** Problem **
Print the line that contains "TOP-NOTCH RUG CLEANING" and every line that follows it in the data below, ending with the final line; include nothing else.

** Supplied data **
━━━

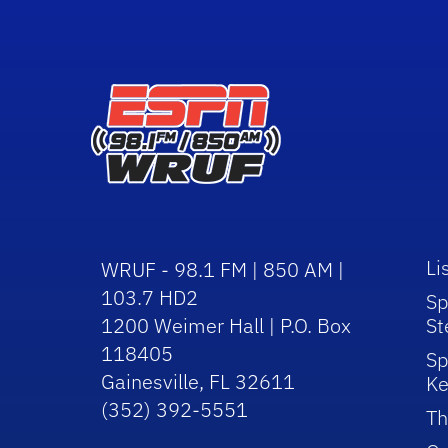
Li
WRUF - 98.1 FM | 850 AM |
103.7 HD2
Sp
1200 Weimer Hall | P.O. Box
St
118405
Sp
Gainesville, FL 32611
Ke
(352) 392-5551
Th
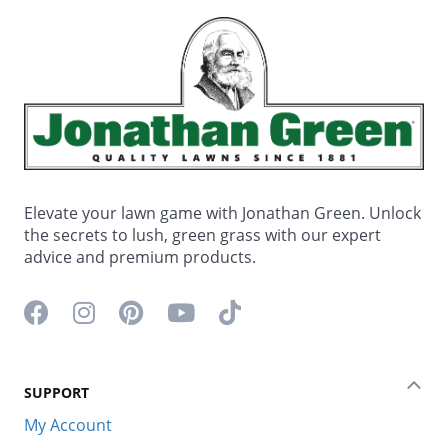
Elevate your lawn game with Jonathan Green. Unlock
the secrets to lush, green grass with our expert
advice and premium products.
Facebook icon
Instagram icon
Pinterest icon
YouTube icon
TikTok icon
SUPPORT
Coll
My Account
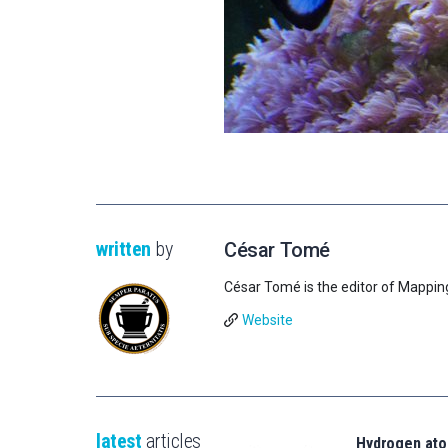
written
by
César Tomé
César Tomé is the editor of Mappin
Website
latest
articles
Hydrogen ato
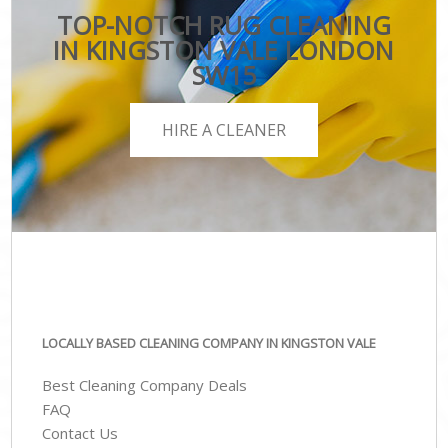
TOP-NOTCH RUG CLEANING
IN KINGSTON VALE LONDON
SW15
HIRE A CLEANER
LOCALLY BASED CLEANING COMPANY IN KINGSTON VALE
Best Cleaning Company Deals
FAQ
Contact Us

━━━

** Task output **
TOP-NOTCH RUG CLEANING
IN KINGSTON VALE LONDON
SW15
HIRE A CLEANER
LOCALLY BASED CLEANING COMPANY IN KINGSTON VALE
Best Cleaning Company Deals
FAQ
Contact Us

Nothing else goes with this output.